## Assignment
Output everything in the data exactly, leaving the pictures out.
________________________
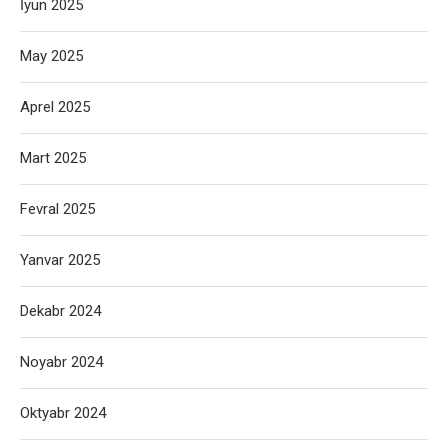
İyun 2025
May 2025
Aprel 2025
Mart 2025
Fevral 2025
Yanvar 2025
Dekabr 2024
Noyabr 2024
Oktyabr 2024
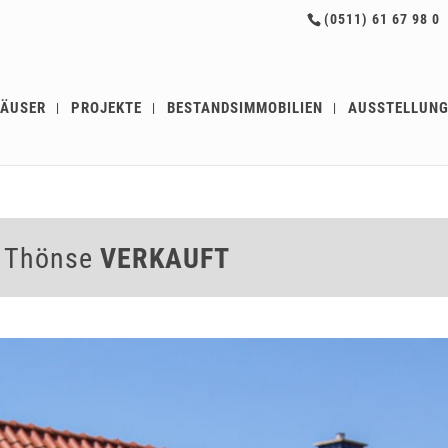
(0511) 61 67 98 0
ÄUSER
PROJEKTE
BESTANDSIMMOBILIEN
AUSSTELLUN
l Thönse
VERKAUFT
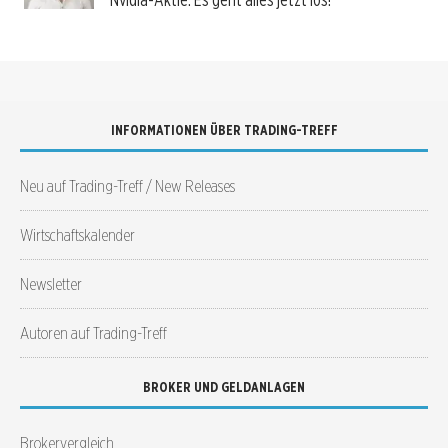
INFORMATIONEN ÜBER TRADING-TREFF
Neu auf Trading-Treff / New Releases
Wirtschaftskalender
Newsletter
Autoren auf Trading-Treff
BROKER UND GELDANLAGEN
Brokervergleich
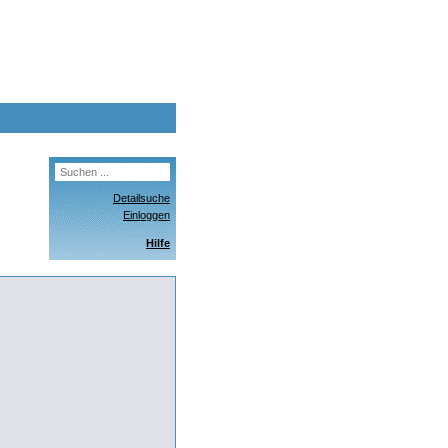
Detailsuche
Einloggen
Hilfe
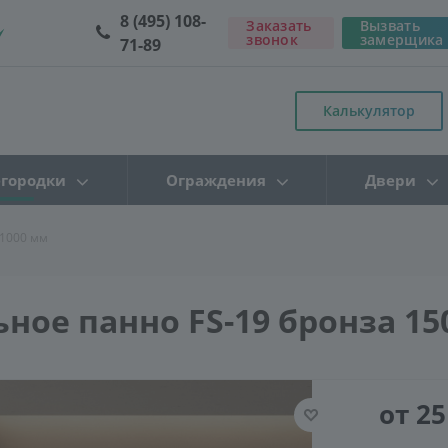
8 (495) 108-
Заказать
Вызвать
звонок
замерщика
71-89
Калькулятор
городки
Ограждения
Двери
*1000 мм
ное панно FS-19 бронза 15
от 25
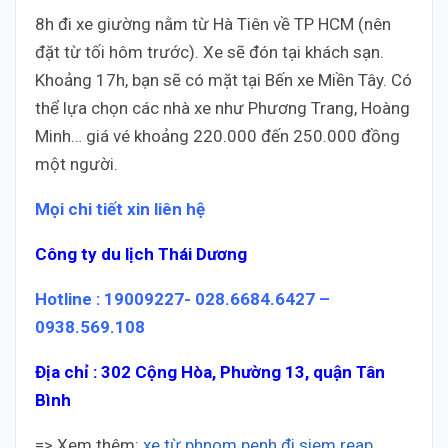
8h đi xe giường nằm từ Hà Tiên về TP HCM (nên
đặt từ tối hôm trước). Xe sẽ đón tại khách sạn.
Khoảng 17h, bạn sẽ có mặt tại Bến xe Miền Tây. Có
thể lựa chọn các nhà xe như Phương Trang, Hoàng
Minh… giá vé khoảng 220.000 đến 250.000 đồng
một người.
Mọi chi tiết xin liên hệ
Công ty du lịch Thái Dương
Hotline : 19009227- 028.6684.6427 –
0938.569.108
Địa chỉ : 302 Cộng Hòa, Phường 13, quận Tân
Bình
=> Xem thêm:
xe từ phnom penh đi siem reap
________________________
## Reply to the exercise
İyun 2025
May 2025
Aprel 2025
Mart 2025
Fevral 2025
Yanvar 2025
Dekabr 2024
Noyabr 2024
Oktyabr 2024
(0511) 61 67 98 0
ÄUSER
PROJEKTE
BESTANDSIMMOBILIEN
AUSSTELLUN
l Thönse
VERKAUFT
INFORMATIONEN ÜBER TRADING-TREFF
Neu auf Trading-Treff / New Releases
Wirtschaftskalender
Newsletter
Autoren auf Trading-Treff
BROKER UND GELDANLAGEN
Brokervergleich
Detailsuche
Einloggen
Hilfe
8 (495) 108-
Заказать
Вызвать
звонок
замерщика
71-89
Калькулятор
городки
Ограждения
Двери
*1000 мм
ное панно FS-19 бронза 15
от 25
8h đi xe giường nằm từ Hà Tiên về TP HCM (nên
đặt từ tối hôm trước). Xe sẽ đón tại khách sạn.
Khoảng 17h, bạn sẽ có mặt tại Bến xe Miền Tây. Có
thể lựa chọn các nhà xe như Phương Trang, Hoàng
Minh… giá vé khoảng 220.000 đến 250.000 đồng
một người.
Mọi chi tiết xin liên hệ
Công ty du lịch Thái Dương
Hotline : 19009227- 028.6684.6427 –
0938.569.108
Địa chỉ : 302 Cộng Hòa, Phường 13, quận Tân
Bình
=> Xem thêm:
xe từ phnom penh đi siem reap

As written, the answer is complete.